とある日本語教師の身辺雑記

中国の大学で日本語を教えながら、日常の雑感や出来事を気の向くままに綴ります(最近は麺と猫と自転車が主)。

卒論発表会の雑感

気がついたら6月である。

あっというまに2019年も後半に突入したことになる。

学校は今週が学期第14週目。

17週目に期末試験が行われ、夏休みとなる。

夏休みが待ち遠しいが、もうひと踏ん張りである。

しかし、最近暑い。

今日の最高気温は34度に達している。

だるい。

 

そんな中、先週末に卒業論文の発表会が開かれた。
早いもので、学生さんたちの卒論報告を聞くのも、今年で七回目になる。
私はこれまで3つの大学で卒論指導してきた。 

それらの大学の入学難度は上から下まで幅広かったが、少なくとも卒論に関しては共通して見られる課題がある。
それは、学生さんが核となる「問い」を自分で立てられないということだ。
注を付けないとか、資料不足とか、日本語の問題とか、そういう問題はあとからどうとでも出来る。
しかし、論文の書き手自身が「問い」を持てないという問題は、入学したときから強く意識して取り組まないと、どうしようもない。
ところが、現実的には卒業ぎりぎりまで資格試験や院試のための暗記式学習スタイルが一般的である。
「じゃあ卒論なんか書かせなきゃいいじゃん、どうせ4年間語学しかしてないんだし」と開き直るというのもありなのかもしれない。

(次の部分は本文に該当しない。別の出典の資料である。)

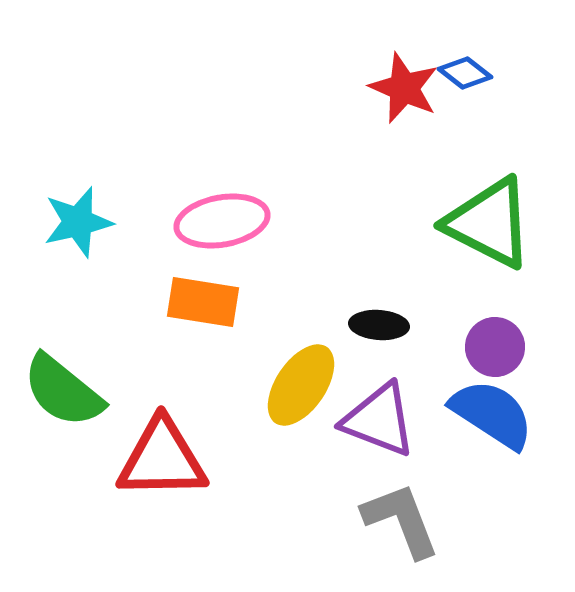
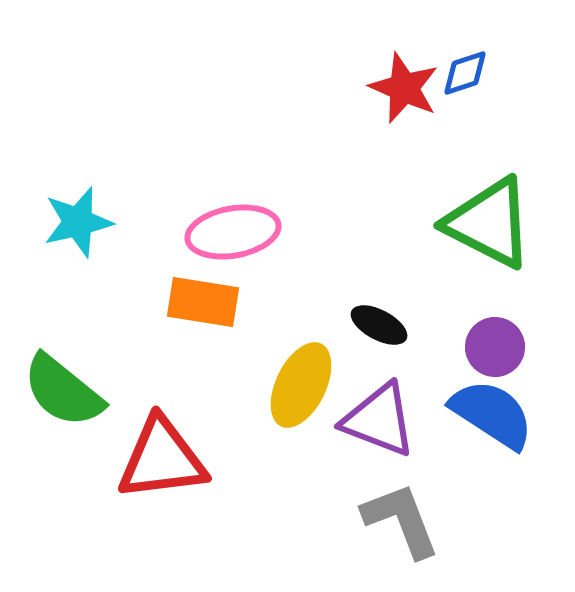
blue diamond: rotated 56 degrees counterclockwise
pink ellipse: moved 11 px right, 11 px down
black ellipse: rotated 24 degrees clockwise
yellow ellipse: rotated 8 degrees counterclockwise
red triangle: rotated 6 degrees counterclockwise
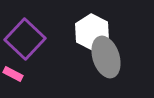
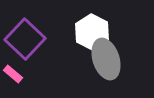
gray ellipse: moved 2 px down
pink rectangle: rotated 12 degrees clockwise
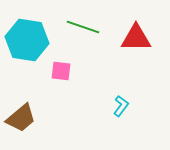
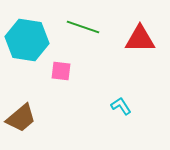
red triangle: moved 4 px right, 1 px down
cyan L-shape: rotated 70 degrees counterclockwise
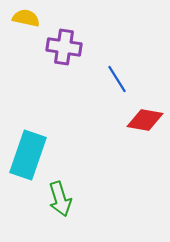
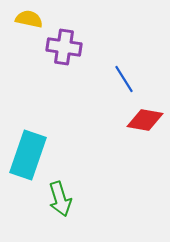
yellow semicircle: moved 3 px right, 1 px down
blue line: moved 7 px right
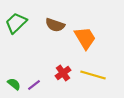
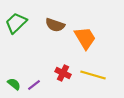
red cross: rotated 28 degrees counterclockwise
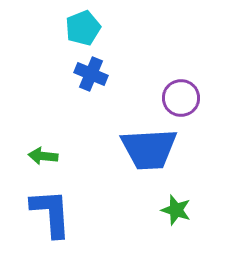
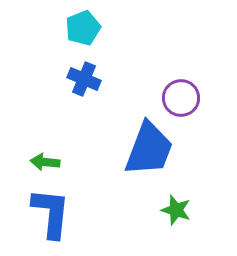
blue cross: moved 7 px left, 5 px down
blue trapezoid: rotated 66 degrees counterclockwise
green arrow: moved 2 px right, 6 px down
blue L-shape: rotated 10 degrees clockwise
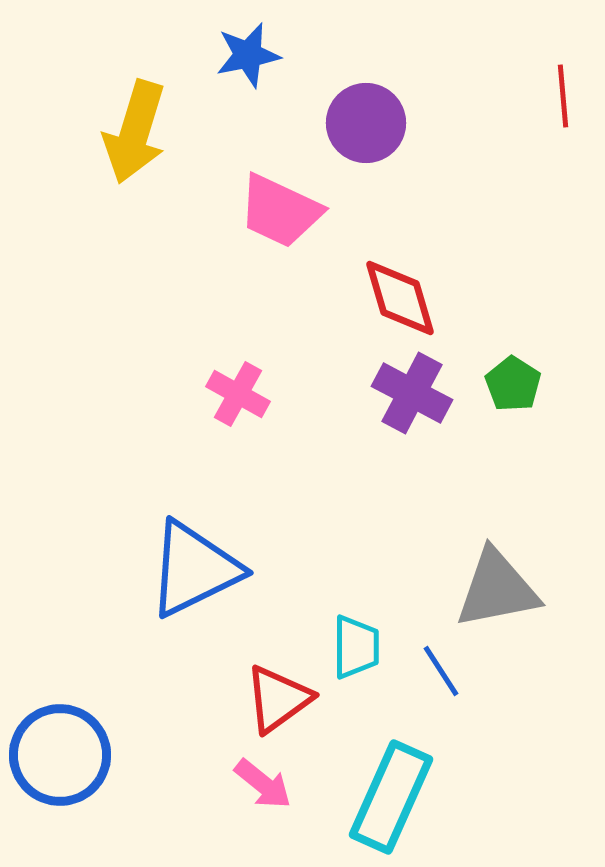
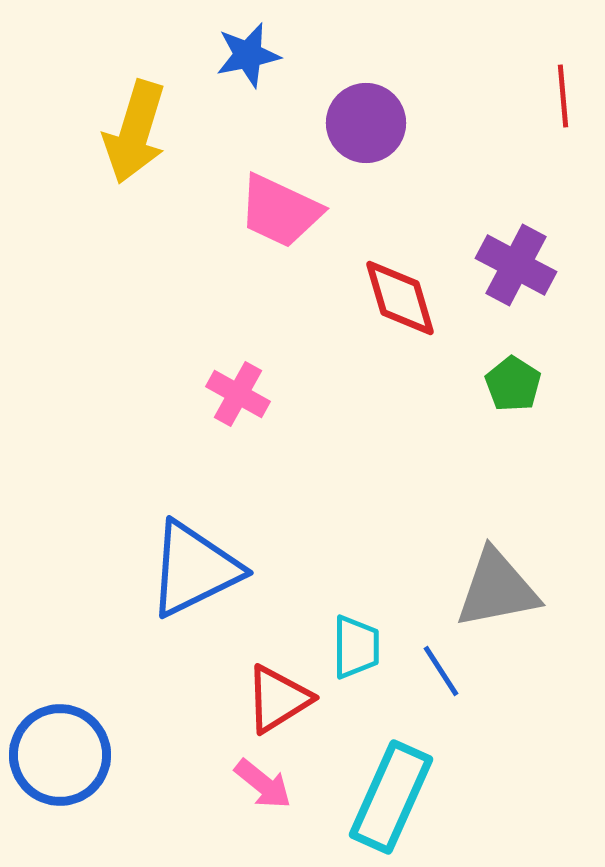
purple cross: moved 104 px right, 128 px up
red triangle: rotated 4 degrees clockwise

このまえとある食事会でタイの大学で日本語を教えていた先生に聞いたところでは、タイの大学日本語学部では卒論なしだとか。 
しかし、中国教育部(日本で言う文科省のようなもの)は、思考能力や論文執筆能力の育成を強く求めている。 

まあ、大学なんだから当たり前だよね。私もそう思う。 
だから2年生の頃から口を酸っぱくして意識づけしようとしたり、自分で「問い」を立てる課題を与えたりしているんだけれども、いくらこっちが「考えるのは大切ですよ」「こうやればいいんですよ」と喚いても、ほとんどの学生は「で、それテストに出るの?」「ふーん、で、それ金になるの?」という観点のみで吟味し、「なんか聞かなくても良さそ」と判断すると聞き流すので、いざ卒論報告会の壇上で教師陣に質問攻めにされて、やっと「ああ、こういうことだったのか」と気づくのが実情だ。
何とかしなきゃと色々やってはいるのだが、学生さんの耳に入らなきゃ(入っても頭と心に届かなきゃ)意味はない。